▸ INSTRUCTIONS FOR THE TASK:
From the line with "Ziel ist es, technologieorientierte" through the line with "Kohlrabizirkus, Lokschuppen sowie", repeat the entries verbatim, both end lines included, and add nothing.

Stored items from a collection:
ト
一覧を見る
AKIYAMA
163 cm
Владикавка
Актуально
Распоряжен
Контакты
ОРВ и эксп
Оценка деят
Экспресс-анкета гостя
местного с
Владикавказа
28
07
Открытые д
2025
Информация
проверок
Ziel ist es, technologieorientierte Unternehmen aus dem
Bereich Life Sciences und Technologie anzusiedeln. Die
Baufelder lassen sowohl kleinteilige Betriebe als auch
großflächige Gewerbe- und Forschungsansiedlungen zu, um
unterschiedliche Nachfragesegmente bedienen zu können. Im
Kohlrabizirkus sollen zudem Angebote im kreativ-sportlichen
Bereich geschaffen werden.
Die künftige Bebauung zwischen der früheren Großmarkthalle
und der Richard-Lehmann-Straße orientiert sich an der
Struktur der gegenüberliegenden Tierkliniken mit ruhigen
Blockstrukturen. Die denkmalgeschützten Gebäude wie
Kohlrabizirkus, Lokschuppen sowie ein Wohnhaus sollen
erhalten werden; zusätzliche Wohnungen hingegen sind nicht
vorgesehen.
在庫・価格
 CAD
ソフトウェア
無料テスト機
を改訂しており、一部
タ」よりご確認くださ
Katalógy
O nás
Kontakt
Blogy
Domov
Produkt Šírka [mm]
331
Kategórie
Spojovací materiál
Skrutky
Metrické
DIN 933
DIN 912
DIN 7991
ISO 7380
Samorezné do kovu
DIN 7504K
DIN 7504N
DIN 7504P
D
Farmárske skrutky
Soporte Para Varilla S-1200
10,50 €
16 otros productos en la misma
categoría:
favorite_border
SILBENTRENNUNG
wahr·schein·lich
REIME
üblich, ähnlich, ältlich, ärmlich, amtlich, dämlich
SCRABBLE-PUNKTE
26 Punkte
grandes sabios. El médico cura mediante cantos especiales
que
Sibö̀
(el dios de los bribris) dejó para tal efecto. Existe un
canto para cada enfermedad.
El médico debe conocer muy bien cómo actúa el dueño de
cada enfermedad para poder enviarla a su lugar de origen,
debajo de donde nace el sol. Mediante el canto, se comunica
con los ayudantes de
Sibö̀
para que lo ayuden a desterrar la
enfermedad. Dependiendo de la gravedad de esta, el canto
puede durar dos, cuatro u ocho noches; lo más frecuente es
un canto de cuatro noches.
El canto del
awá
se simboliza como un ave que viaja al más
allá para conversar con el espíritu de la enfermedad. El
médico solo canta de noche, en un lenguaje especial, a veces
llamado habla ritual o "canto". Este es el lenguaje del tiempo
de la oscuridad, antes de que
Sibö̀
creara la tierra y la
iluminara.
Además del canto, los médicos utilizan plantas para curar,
--
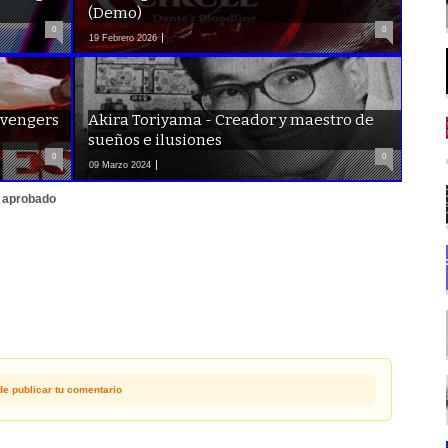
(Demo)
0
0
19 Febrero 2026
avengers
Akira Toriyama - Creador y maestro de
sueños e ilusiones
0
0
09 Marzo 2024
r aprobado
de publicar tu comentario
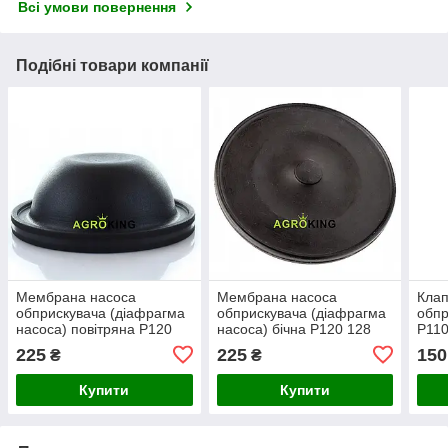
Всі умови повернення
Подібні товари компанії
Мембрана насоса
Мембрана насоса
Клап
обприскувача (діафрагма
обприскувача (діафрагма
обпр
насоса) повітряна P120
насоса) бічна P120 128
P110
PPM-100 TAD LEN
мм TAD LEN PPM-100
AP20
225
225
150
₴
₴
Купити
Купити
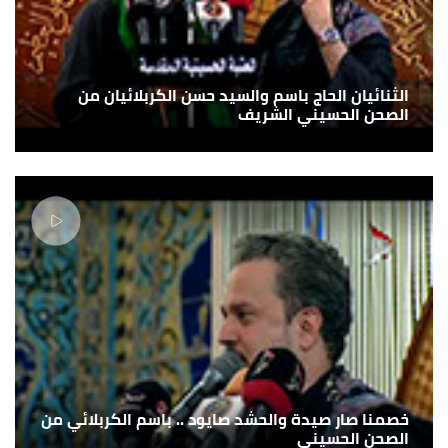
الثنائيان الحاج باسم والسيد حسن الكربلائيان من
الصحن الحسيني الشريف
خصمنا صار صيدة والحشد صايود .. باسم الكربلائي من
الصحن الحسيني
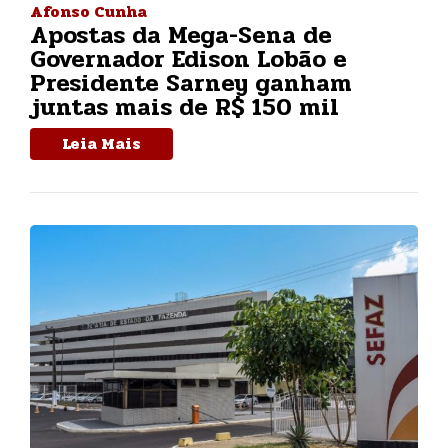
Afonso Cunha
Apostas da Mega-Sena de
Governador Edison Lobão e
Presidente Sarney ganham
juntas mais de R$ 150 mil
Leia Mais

▸ RESULT OF THIS EXERCISE:
Ziel ist es, technologieorientierte Unternehmen aus dem
Bereich Life Sciences und Technologie anzusiedeln. Die
Baufelder lassen sowohl kleinteilige Betriebe als auch
großflächige Gewerbe- und Forschungsansiedlungen zu, um
unterschiedliche Nachfragesegmente bedienen zu können. Im
Kohlrabizirkus sollen zudem Angebote im kreativ-sportlichen
Bereich geschaffen werden.
Die künftige Bebauung zwischen der früheren Großmarkthalle
und der Richard-Lehmann-Straße orientiert sich an der
Struktur der gegenüberliegenden Tierkliniken mit ruhigen
Blockstrukturen. Die denkmalgeschützten Gebäude wie
Kohlrabizirkus, Lokschuppen sowie ein Wohnhaus sollen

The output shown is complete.